Summer world-ending comedies are "meh"!

 This Is The End

This Is The End offered the star studded comedy cast of Seth Pineapple Express Rogan, James  Spider-Man Franco, Jonah Superbad Hill, Jay Tropic Thunder Baruchel, Danny Land of the Lost McBride and Craig The Office Robinson playing "exaggerated" versions of themselves holed up in a 'superior' area of the Hollywood hills as the rapture takes all the worthy people off the planet leaving that lot to fight it out for the last bottle of sparking water before the devil and his giant penis destroy them.
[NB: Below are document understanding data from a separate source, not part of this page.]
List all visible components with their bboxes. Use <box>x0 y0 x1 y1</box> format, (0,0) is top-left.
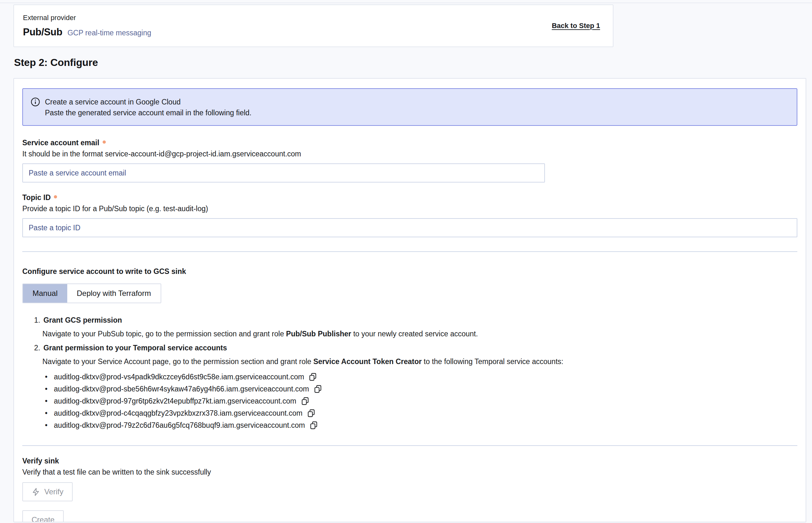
create-button[interactable]: Create <box>22 510 64 522</box>
step-1-number: 1. <box>34 316 40 324</box>
section-divider <box>22 251 797 252</box>
info-banner-title: Create a service account in Google Cloud <box>45 97 251 107</box>
copy-icon[interactable] <box>314 384 322 394</box>
provider-name: Pub/Sub <box>23 26 63 38</box>
list-item: auditlog-dktxv@prod-97gr6tp6zkv2t4epubff… <box>45 395 797 407</box>
provider-info: External provider Pub/Sub GCP real-time … <box>23 14 152 38</box>
step-2-title: 2.Grant permission to your Temporal serv… <box>34 342 797 353</box>
page-top-divider <box>0 3 812 3</box>
service-account-email-label: Service account email <box>22 139 100 147</box>
list-item: auditlog-dktxv@prod-sbe56h6wr4sykaw47a6y… <box>45 383 797 395</box>
instruction-steps: 1.Grant GCS permission Navigate to your … <box>22 315 797 431</box>
service-account-email-input[interactable] <box>22 163 545 182</box>
tab-deploy-terraform[interactable]: Deploy with Terraform <box>67 284 161 303</box>
copy-icon[interactable] <box>308 372 317 382</box>
step-1-body: Navigate to your PubSub topic, go to the… <box>42 328 797 339</box>
verify-sink-title: Verify sink <box>22 457 797 465</box>
info-banner: Create a service account in Google Cloud… <box>22 88 797 126</box>
section-divider <box>22 445 797 446</box>
service-account-email: auditlog-dktxv@prod-sbe56h6wr4sykaw47a6y… <box>54 385 309 393</box>
copy-icon[interactable] <box>307 409 316 418</box>
page-title: Step 2: Configure <box>14 57 98 69</box>
copy-icon[interactable] <box>310 421 318 430</box>
list-item: auditlog-dktxv@prod-vs4padk9dkczcey6d6st… <box>45 371 797 383</box>
required-dot-icon <box>54 195 57 198</box>
verify-sink-description: Verify that a test file can be written t… <box>22 468 797 476</box>
step-2-number: 2. <box>34 344 40 352</box>
back-to-step1-link[interactable]: Back to Step 1 <box>552 22 600 30</box>
service-account-email: auditlog-dktxv@prod-97gr6tp6zkv2t4epubff… <box>54 397 296 405</box>
configure-card: Create a service account in Google Cloud… <box>13 78 806 522</box>
topic-id-helper: Provide a topic ID for a Pub/Sub topic (… <box>22 204 797 213</box>
provider-header-card: External provider Pub/Sub GCP real-time … <box>13 4 614 47</box>
lightning-bolt-icon <box>32 488 40 496</box>
tab-manual[interactable]: Manual <box>23 284 67 303</box>
provider-description: GCP real-time messaging <box>68 29 152 37</box>
service-account-email-helper: It should be in the format service-accou… <box>22 150 797 158</box>
list-item: auditlog-dktxv@prod-79z2c6d76au6g5fcq768… <box>45 419 797 431</box>
step-1-title: 1.Grant GCS permission <box>34 315 797 326</box>
info-circle-icon <box>31 97 40 108</box>
configure-section-title: Configure service account to write to GC… <box>22 267 797 276</box>
info-banner-body: Paste the generated service account emai… <box>45 108 251 118</box>
verify-button[interactable]: Verify <box>22 482 73 501</box>
required-dot-icon <box>103 141 106 144</box>
copy-icon[interactable] <box>301 397 310 406</box>
list-item: auditlog-dktxv@prod-c4cqaqgbfzy23vpzkbxz… <box>45 407 797 419</box>
topic-id-label: Topic ID <box>22 193 51 202</box>
service-account-list: auditlog-dktxv@prod-vs4padk9dkczcey6d6st… <box>45 371 797 431</box>
service-account-email: auditlog-dktxv@prod-79z2c6d76au6g5fcq768… <box>54 421 305 430</box>
info-banner-text: Create a service account in Google Cloud… <box>45 97 251 118</box>
step-2-body: Navigate to your Service Account page, g… <box>42 356 797 367</box>
topic-id-input[interactable] <box>22 218 797 237</box>
service-account-email: auditlog-dktxv@prod-vs4padk9dkczcey6d6st… <box>54 373 304 381</box>
provider-label: External provider <box>23 14 152 22</box>
service-account-email: auditlog-dktxv@prod-c4cqaqgbfzy23vpzkbxz… <box>54 409 302 418</box>
config-method-tabs: Manual Deploy with Terraform <box>22 284 161 303</box>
I'll be honest, I wasn't expecting too much from this movie. They're not a group of comedians that I'd be too enthusiastic about seeing on screen at the best of times but I reckoned having that many on screen at once might have diluted their individual issues to a manageable level. To some extent I was right, they seemed to work together for the most part but the movie was too underdeveloped in the story department to make the most of what they all could have accomplished together.

The movie was to claustrophobic to be a comedy and being in the one set for almost it's entire runtime took it's toll on the story, it's not a family sitcom after all. I felt that if they had made more use of their impressive list of cameos like Micheal Cera, Paul Rudd, Rihanna and Channing Tatum at least as much as they did with Emma Watson it might have been something more.

Overall there's a few good laughs but as a whole, it's far from great.

Colonel Creedon Rating: ***


The World's End

Simon Pegg, Nick Frost and Edgar Wright graduated from producing an excellent comedy series in Spaced to vow to make a comedy trilogy like the world had never seen, dubbed "Blood and Ice Cream Trilogy". The first two parts of this met their mark - Shaun of the Dead [2004] and Hot Fuzz [2007] are undoubtedly two of the best comedy movies of the 21st century and everyone presumed that The World's End would be the crowning achievement in this fantastic series.

What the hell happened? The World's End is a hideously misjudged and mangled effort as a film that feels like it was made by amateurs and not the greatest British creative comedy team since the Pythons. The first 45 mins has very little by way of laughs, the ending is dragged out to an overlong anticlimax and only it's hilarious fight scenes that save it from being relegated to one-star land.

The cast supporting Pegg and Frost were at least competent.  Paddy Considine and Martin Freeman returned from previous series films as a quintet of old school chums [Eddie Marsan from Guy Ritchie's Sherlock Holmes makes up the fifth] who meet up and go on a 12-pub bender that they last attempted when they were 18, but failed. This time a race of aliens seem determined to spoil their night.


One of the main issues here is that unlike Tim Bisley [Spaced], Shaun Riley [Shaun of the Dead] or Nick Angel [Hot Fuzz], the audience can't hope to identify with Pegg's character Gary King. His previous series characters have had so many good qualities and were on a base level "everyman", but Gary is a dark and troubled waster who is pretty much one of the biggest pricks you could hope to meet. There seems to be a concentrated effort to make you feel sorry for him but I didn't because by the time I could have... it was just too late.

The spark of originally and quintessential humour that Spaced, Shaun and Fuzz had was non-existent here, The World's End is but a shadow of comedy greatness that will be pretty much forgotten. Be thankful you have Spaced, Shaun and Fuzz because after this utterly disappointing piece of lazy film making, that's all you have now.

Colonel Creedon Rating: **

2 comments:

Former Grunt said...

It feels like Wright and Pegg are getting too big for their boots now so their "roots" have suffered.

Frost on the other hand is still down to earth and was the only good thing here. Bar-stool boxing gloves? Classic!

vaughan said...

If the words "contractually obligated" on screen throughout the entire film , it would not have felt out of place.